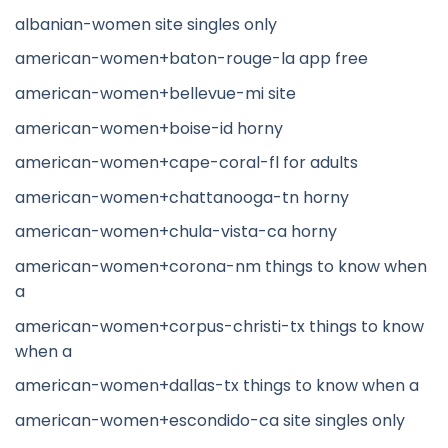
albanian-women site singles only
american-women+baton-rouge-la app free
american-women+bellevue-mi site
american-women+boise-id horny
american-women+cape-coral-fl for adults
american-women+chattanooga-tn horny
american-women+chula-vista-ca horny
american-women+corona-nm things to know when
a
american-women+corpus-christi-tx things to know
when a
american-women+dallas-tx things to know when a
american-women+escondido-ca site singles only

Aim of the exercise
Copy every record exactly, leaving the pictures out.

Finished exercise
albanian-women site singles only
american-women+baton-rouge-la app free
american-women+bellevue-mi site
american-women+boise-id horny
american-women+cape-coral-fl for adults
american-women+chattanooga-tn horny
american-women+chula-vista-ca horny
american-women+corona-nm things to know when
a
american-women+corpus-christi-tx things to know
when a
american-women+dallas-tx things to know when a
american-women+escondido-ca site singles only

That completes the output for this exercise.